Progressive Multifocal Leukoencephalopathy (PML) is a serious infection of the central nervous system caused by reactivation of JC (John Cunningham) Polyoma virus. Initial childhood viral infection is asymptomatic or manifests as nonspecific viral syndrome, after which the virus remains dormant in lymphoid structures.  Later in immunocompromised individuals, this virus can reactivate, spreading to central nervous system, causing PML. Ibrutinib, a Bruton's Tyrosine Kinase inhibitor, commonly used to treat Chronic Lymphoid Leukemia (CLL), could trigger PML.

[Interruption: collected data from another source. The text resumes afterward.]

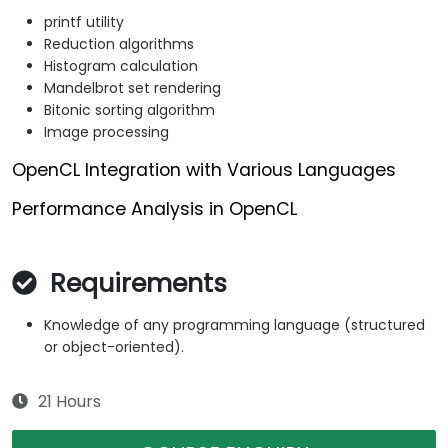
printf utility
Reduction algorithms
Histogram calculation
Mandelbrot set rendering
Bitonic sorting algorithm
Image processing
OpenCL Integration with Various Languages
Performance Analysis in OpenCL
Requirements
Knowledge of any programming language (structured
or object-oriented).
21 Hours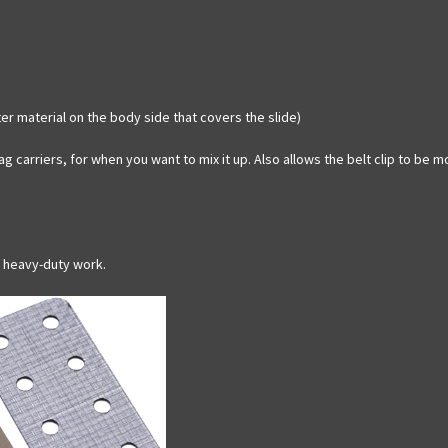
er material on the body side that covers the slide)
g carriers, for when you want to mix it up. Also allows the belt clip to be 
r heavy-duty work.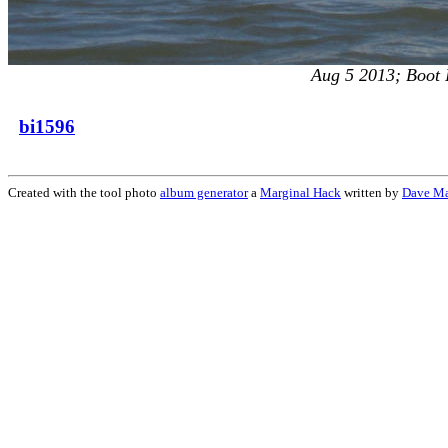
Aug 5 2013; Boot I
bi1596
Created with the tool photo
album generator
a
Marginal Hack
written by
Dave M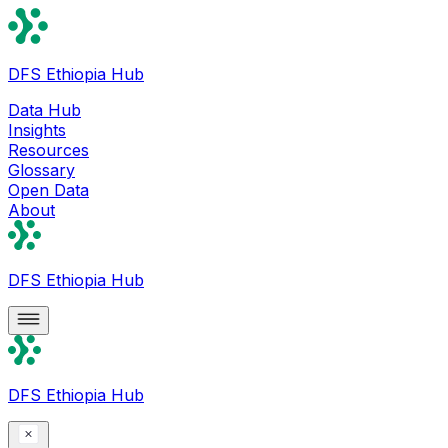
DFS Ethiopia Hub
Data Hub
Insights
Resources
Glossary
Open Data
About
DFS Ethiopia Hub
DFS Ethiopia Hub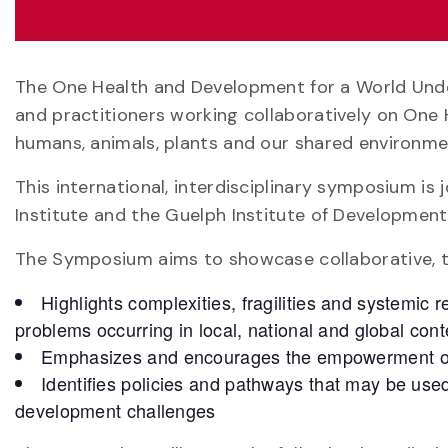
The One Health and Development for a World Unde
and practitioners working collaboratively on One 
humans, animals, plants and our shared environme
This international, interdisciplinary symposium is
Institute and the Guelph Institute of Development
The Symposium aims to showcase collaborative, tr
Highlights complexities, fragilities and systemic
problems occurring in local, national and global cont
Emphasizes and encourages the empowerment of
Identifies policies and pathways that may be use
development challenges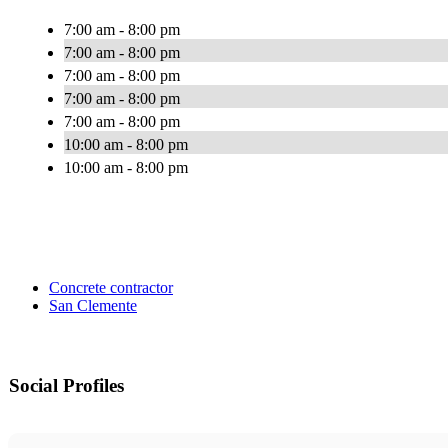
7:00 am - 8:00 pm
7:00 am - 8:00 pm
7:00 am - 8:00 pm
7:00 am - 8:00 pm
7:00 am - 8:00 pm
10:00 am - 8:00 pm
10:00 am - 8:00 pm
Concrete contractor
San Clemente
Social Profiles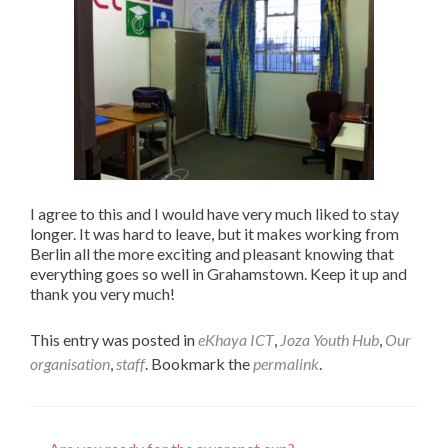
I agree to this and I would have very much liked to stay
longer. It was hard to leave, but it makes working from
Berlin all the more exciting and pleasant knowing that
everything goes so well in Grahamstown. Keep it up and
thank you very much!
This entry was posted in
eKhaya ICT
,
Joza Youth Hub
,
Our
organisation
,
staff
. Bookmark the
permalink
.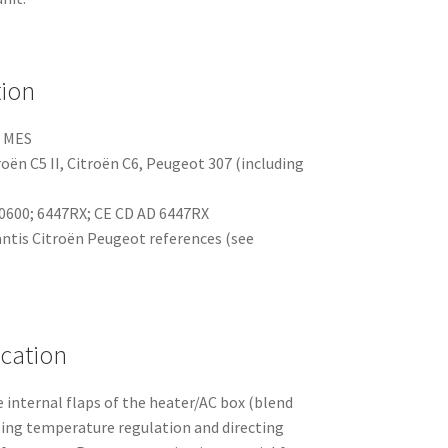
tion
 MES
roën C5 II, Citroën C6, Peugeot 307 (including
600; 6447RX; CE CD AD 6447RX
antis Citroën Peugeot references (see
ication
 internal flaps of the heater/AC box (blend
ing temperature regulation and directing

We present a 67 yr old female with CLL, initially diagnosed in 2014 treated with 6 weeks of Rituximab, leading to disease remission. She had recurrence in 2017 requiring initiation of Ibrutinib, with intermittent treatment for the next 3 years, complicated by bone marrow suppression leading to prolonged hold in medication for the next 2 years with subsequent relapse in Jan 2022 requiring reinitiating of Ibrutinib. Patient subsequently hospitalized for acute encephalopathy with MRI demonstrating vasogenic edema suggestive of PML. CSF showed elevated WBCs (8 cells/mm³) and JC virus PCR positive in CSF and serum. Patient eventually declined clinically and was transitioned to hospice care. 

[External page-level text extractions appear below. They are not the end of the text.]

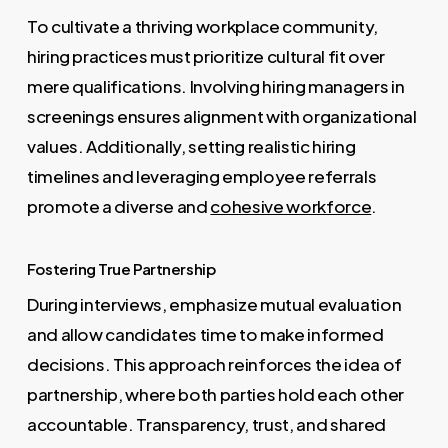
To cultivate a thriving workplace community,
hiring practices must prioritize cultural fit over
mere qualifications. Involving hiring managers in
screenings ensures alignment with organizational
values. Additionally, setting realistic hiring
timelines and leveraging employee referrals
promote a diverse and
cohesive workforce
.
Fostering True Partnership
During interviews, emphasize mutual evaluation
and allow candidates time to make informed
decisions. This approach reinforces the idea of
partnership, where both parties hold each other
accountable. Transparency, trust, and shared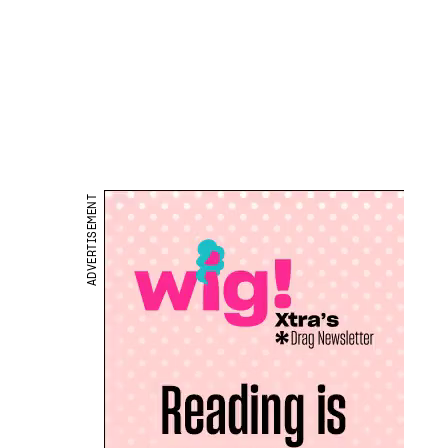
ADVERTISEMENT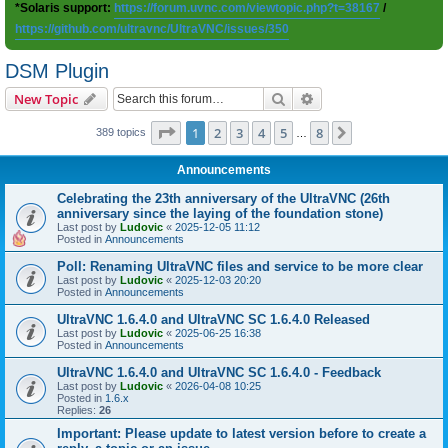
*Solaris support:
https://forum.uvnc.com/viewtopic.php?t=38167
/
https://github.com/ultravnc/UltraVNC/issues/350
DSM Plugin
Search
Advanced search
New Topic
Page
1
of
8
1
2
3
4
5
8
Next
389 topics
…
Announcements
Celebrating the 23th anniversary of the UltraVNC (26th
anniversary since the laying of the foundation stone)
Last post by
Ludovic
«
2025-12-05 11:12
Posted in
Announcements
Poll: Renaming UltraVNC files and service to be more clear
Last post by
Ludovic
«
2025-12-03 20:20
Posted in
Announcements
UltraVNC 1.6.4.0 and UltraVNC SC 1.6.4.0 Released
Last post by
Ludovic
«
2025-06-25 16:38
Posted in
Announcements
UltraVNC 1.6.4.0 and UltraVNC SC 1.6.4.0 - Feedback
Last post by
Ludovic
«
2026-04-08 10:25
Posted in
1.6.x
Replies:
26
Important: Please update to latest version before to create a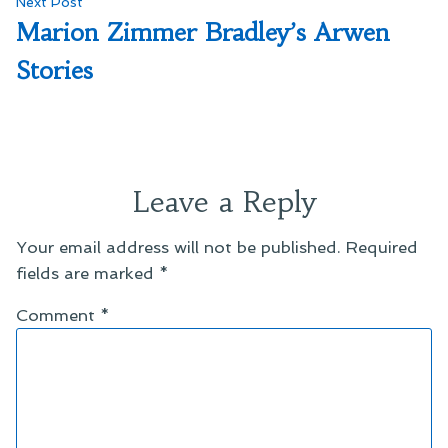
Next
Next Post
post:
Marion Zimmer Bradley’s Arwen
Stories
Leave a Reply
Your email address will not be published.
Required
fields are marked
*
Comment
*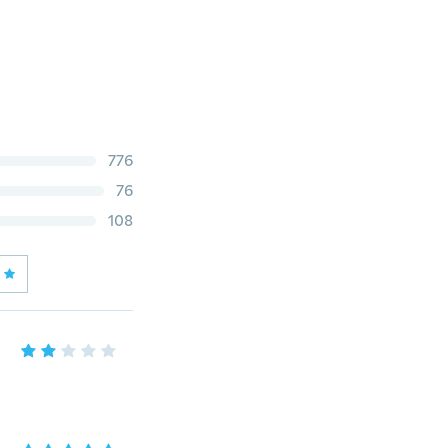
776
76
108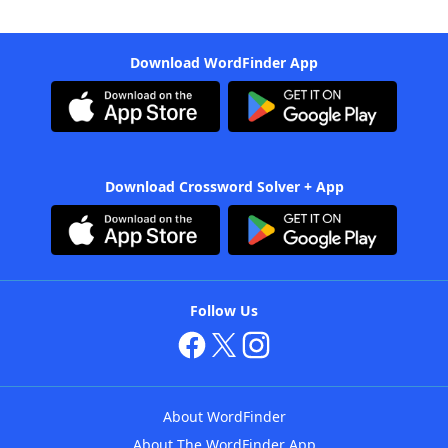
Download WordFinder App
Download Crossword Solver + App
Follow Us
About WordFinder
About The WordFinder App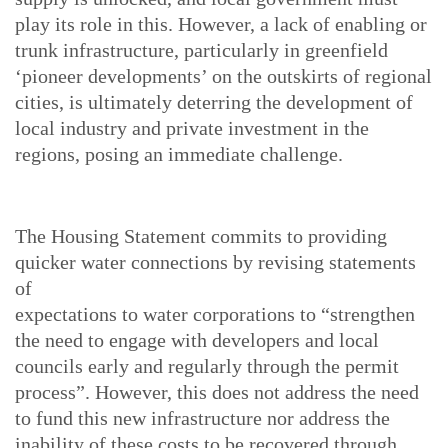
play its role in this. However, a lack of enabling or
trunk infrastructure, particularly in greenfield
‘pioneer developments’ on the outskirts of regional
cities, is ultimately deterring the development of
local industry and private investment in the
regions, posing an immediate challenge.
The Housing Statement commits to providing
quicker water connections by revising statements
of
expectations to water corporations to “strengthen
the need to engage with developers and local
councils early and regularly through the permit
process”. However, this does not address the need
to fund this new infrastructure nor address the
inability of these costs to be recovered through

Development of PML from Ibrutinib use has been previously reported but the incidence seems extremely low, and the causal relationship between Ibrutinib use and development of PML is not clearly established.  To date, there are about 2-3 case reports suggesting a causal link between Ibrutinib and PML. We are reporting a case where a patient who initially tolerated Ibrutinib with good clinical response and disease remission for 3 years later developed PML when the medication was reinitiated 2 years later for the relapse of CLL. This case further supports the evidence that the prolonged use of Tyrosine kinase inhibitors could potentially cause PML with poor neurological outcome.